» The task
Search the data for the string "Gold", and report each line where it is found.

» Recorded information
● ● ● ● ●

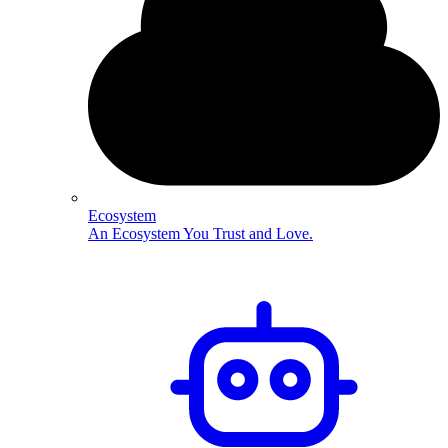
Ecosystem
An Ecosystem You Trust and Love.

● ● ● ● ●

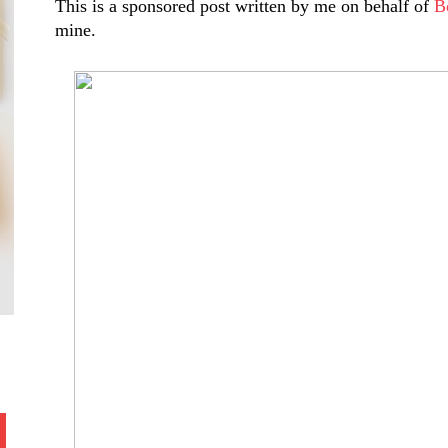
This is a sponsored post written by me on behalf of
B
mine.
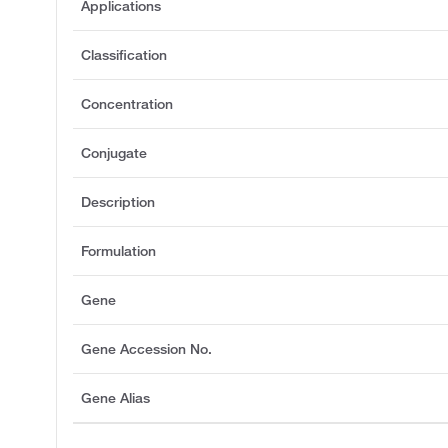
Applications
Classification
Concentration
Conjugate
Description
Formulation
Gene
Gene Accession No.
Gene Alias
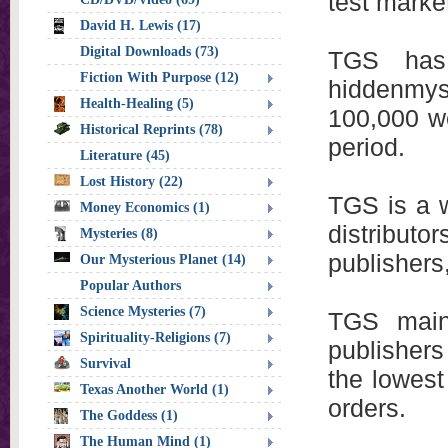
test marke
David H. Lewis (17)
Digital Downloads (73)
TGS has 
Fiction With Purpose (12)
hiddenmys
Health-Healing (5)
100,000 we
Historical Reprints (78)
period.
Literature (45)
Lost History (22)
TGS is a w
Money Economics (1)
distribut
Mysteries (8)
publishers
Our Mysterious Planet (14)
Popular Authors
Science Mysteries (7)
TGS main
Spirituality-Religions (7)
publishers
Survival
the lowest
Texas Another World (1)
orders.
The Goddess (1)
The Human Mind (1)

● ● ● ● ●

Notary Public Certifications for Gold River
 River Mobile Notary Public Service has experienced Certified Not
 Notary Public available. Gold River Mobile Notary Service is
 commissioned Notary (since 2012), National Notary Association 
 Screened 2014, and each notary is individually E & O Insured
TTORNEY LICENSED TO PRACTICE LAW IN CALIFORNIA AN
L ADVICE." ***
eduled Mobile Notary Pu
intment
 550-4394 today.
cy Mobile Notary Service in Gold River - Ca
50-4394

● ● ● ● ●

» Solution to this task
Notary Public Certifications for Gold River
 Notary Public available. Gold River Mobile Notary Service is
cy Mobile Notary Service in Gold River - Ca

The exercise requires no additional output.